Tymczasem Null wyszedł z jaskini. Pomimo deszczu spacerował po lesie i zabijał napotkane moby. Jak na wirusa był.. Dosyć mściwy. Lubił wtedy zabijać z premedytacją i specjalną dla niego nienawiścią. W pewnym momencie dostrzegł w oddali endermany pod drzewami. Zdawało się że o czymś rozmawiali. Postanowił cicho podsłuchać o czym. A mówili coś o wyroczni i o wirusie którym był Null. Teleportował się w miarę szybko zanim te bestie go zauważyły.

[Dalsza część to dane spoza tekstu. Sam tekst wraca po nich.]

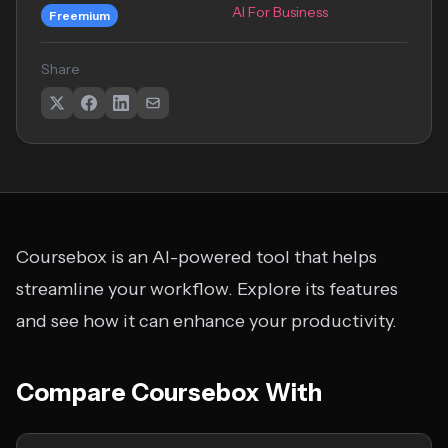
AI For Business
Freemium
Share
Coursebox is an AI-powered tool that helps
streamline your workflow. Explore its features
and see how it can enhance your productivity.
Compare Coursebox With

Natomiast aktualnie we włościach Herobrinea odbywała się mała narada. Mianowicie władca przedstawiał mobom swój niecny plan schwytania braci i ich przyjaciółki. Plan ten należał do tych specyficznych, brutalnych i wrednych. Jednak aby go wykonać muszą zadziałać jak najszybciej. Nawet teraz gdy ich ofiary stracą czujność. Czyli najprędzej podczas nocy gdy pójdą spać ze zmęczenia.
-Wiem że znajdują się w jaskini- Oznajmił białooki.- Teraz mamy też szansę ich złapać i przetransportować ich do mnie.- Mruknął zamyślony ale i zadowolony.
-A co jeśli się obudzą i będą stawiać opór?-Zapytał zombie.
-Nie będą stawiać oporu jeśli rzucicie w nich miksturami na osłabienie. Nie będą w stanie nawet się podnieść.- Powiedział dosyć łagodnym ale i zamyślonym tonem Herobrine. Po chwili jednak się uśmiechnął wrednie i szatańsko.- A tego całego Chasea chce mieć dla siebie. A teraz ruszajcie! Złapcie ich i przyprowadźcie do mnie!- Rozkazał donośnym głosem władca.
Wszystkie moby posłusznie wyszły z jego sali obrad a następnie zebrały swoje armie i ruszyli we wskazane miejsce przez pająki. Chase, Adam i Veii akurat pogrążyli się w jęciach Morfeusza. Szkoda tylko że nie wiedzieli co szykuje dla nich wróg.